Este estudo também explorou a relação entre os atributos do doente e da hospitalização com a documentação do fenômeno, a documentação das intervenções de enfermagem, a percepção do enfermeiro e o subdiagnóstico da CA/delirium, com o propósito de encontrar causas, além das já conhecidas, que justifiquem o subdiagnóstico.

Método

Foi realizado estudo não experimental, exploratório e descritivo correlacional, que se insere dentro do paradigma quantitativo, método que possibilita descrição objetiva dos fatos já ocorridos.

A pesquisa foi desenvolvida nos Hospitais da Universidade de Coimbra, hospital de cariz universitário, constituído por vários edifícios, onde se concentram diversas especialidades médicas, com elevado movimento assistencial. Como ponto de partida, foram excluídos todos os doentes que apresentaram: período de internação inferior a 24 horas, idade inferior a 17 anos, diagnóstico psiquiátrico adjacente ou, ainda, afasia.

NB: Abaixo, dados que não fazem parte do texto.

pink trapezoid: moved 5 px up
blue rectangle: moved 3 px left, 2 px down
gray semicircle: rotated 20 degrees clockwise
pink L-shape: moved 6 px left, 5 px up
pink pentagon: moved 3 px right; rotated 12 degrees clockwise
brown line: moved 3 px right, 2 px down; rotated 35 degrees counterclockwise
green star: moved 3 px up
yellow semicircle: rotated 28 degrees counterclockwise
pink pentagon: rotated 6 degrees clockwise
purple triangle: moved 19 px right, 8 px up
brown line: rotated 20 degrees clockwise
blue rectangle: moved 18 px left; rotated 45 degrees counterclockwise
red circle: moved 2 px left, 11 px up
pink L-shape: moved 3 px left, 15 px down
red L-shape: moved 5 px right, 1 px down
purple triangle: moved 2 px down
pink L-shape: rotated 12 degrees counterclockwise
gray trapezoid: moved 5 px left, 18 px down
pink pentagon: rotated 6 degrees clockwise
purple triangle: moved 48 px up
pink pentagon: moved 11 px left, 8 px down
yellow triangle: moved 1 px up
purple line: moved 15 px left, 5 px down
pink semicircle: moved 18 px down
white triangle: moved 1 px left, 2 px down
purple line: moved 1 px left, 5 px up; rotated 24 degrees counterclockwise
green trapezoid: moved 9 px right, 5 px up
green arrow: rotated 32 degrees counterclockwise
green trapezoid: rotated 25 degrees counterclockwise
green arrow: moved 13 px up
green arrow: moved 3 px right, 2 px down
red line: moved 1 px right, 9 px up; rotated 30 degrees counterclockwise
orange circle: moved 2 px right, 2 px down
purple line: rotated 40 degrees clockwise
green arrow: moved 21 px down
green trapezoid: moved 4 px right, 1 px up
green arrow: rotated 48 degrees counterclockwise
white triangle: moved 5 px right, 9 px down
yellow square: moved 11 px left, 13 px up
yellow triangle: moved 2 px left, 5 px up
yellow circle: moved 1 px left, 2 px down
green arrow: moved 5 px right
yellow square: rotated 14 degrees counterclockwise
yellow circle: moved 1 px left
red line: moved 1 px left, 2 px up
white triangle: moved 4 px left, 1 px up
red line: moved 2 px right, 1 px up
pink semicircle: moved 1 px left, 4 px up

Amostragem foi não probabilística por conveniência e resultou da aplicação da NeeCham Confusion Scale(11); escala traduzida e validada para a língua e cultura portuguesa - Escala de Confusão NeeCham -, uma vez que é uma boa ferramenta para avaliar o fenômeno em estudo(3).

Os serviços disponíveis para a coleta de dados foram as unidades de medicina, cardiologia, cirurgia, endocrinologia, gastroenterologia, hematologia, neurologia, ortopedia, pneumologia, terapia intensiva, infectologia e urologia. Por meio de coleta transversal, que ocorreu num período temporal de dois meses, obteve-se amostra de 111 doentes, ou seja, doentes cujos escores de aplicação da Escala de Confusão NeeCham foram inferiores a 25, sendo esses os casos selecionados.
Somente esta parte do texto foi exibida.